San Juan volvió a decir presente y cosechó podios en la Champa Ultra Race
La dura carrera de montaña en Córdoba dejó muy buenas noticias para varios representantes sanjuaninos, que se metieron entre los mejores en distintas distancias.
La Champa Ultra Race volvió a poner a prueba a los corredores más fuertes del trail running en San Javier, Córdoba, con un recorrido bravo, técnico y cargado de desniveles. La cita, que tiene como gran desafío los senderos del Cerro Champaquí, reunió distancias de 60K, 42K, 30K, 24K, 16K y 10K, en un marco de montaña que no da respiro. Y como ya es costumbre, San Juan estuvo bien representado por una numerosa delegación que volvió a mostrar nivel y presencia en una de las pruebas más tradicionales del país.

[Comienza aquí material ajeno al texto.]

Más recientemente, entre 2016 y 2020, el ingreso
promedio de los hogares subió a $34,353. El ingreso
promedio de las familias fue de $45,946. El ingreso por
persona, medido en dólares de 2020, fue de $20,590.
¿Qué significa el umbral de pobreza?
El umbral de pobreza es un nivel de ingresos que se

En los 60K, Verónica Wittke firmó otra actuación de peso y terminó en el tercer puesto, apenas detrás de Estefanía Oviedo y Mariela Vigliocco. En la misma distancia, María Emilia Pintor se ubicó 14ª en la general y fue sexta en la categoría 30 a 39 años. Entre los varones, Franco Oro volvió a dejar su huella con un cuarto lugar en la general y el primer puesto en la categoría 40 a 49 años. También completaron la prueba Daniel Treu, 18° en la general y 7° en su categoría, y Darío Daroni, que finalizó 76° en la general y 37° en la misma franja etaria.
En los 42K, el cordobés radicado en San Juan, Brian Palacios, fue el más rápido y se quedó con la victoria en la rama maratón. A su vez, Facundo Nuñer tuvo un regreso muy sólido a la competencia y terminó cuarto en la general, además de ser segundo en la categoría 30 a 39 años. En la rama femenina, María Belén Sánchez Ruiz volvió a subirse al podio con un segundo puesto, detrás de María Paula Galíndez, y además se quedó con el triunfo en la categoría 18 a 29 años. En los 30K, Juan Esteban Las Peñas fue quinto en la general y obtuvo el segundo lugar en la categoría 40 a 49 años. En los 24K, Noelia Martín volvió al trail, su terreno de siempre, y cerró su participación en el puesto 76 de la categoría 40 a 49 años.
Así, varios sanjuaninos dejaron su marca en una carrera durísima, donde cada llegada a meta tiene sabor a hazaña. Algunos se volvieron con podios y otros con buenas posiciones, pero todos regresaron con esa mezcla de cansancio, orgullo y montaña en la piel. Y claro, con la medalla finisher bien guardada, como recuerdo de una aventura que no se olvida fácil.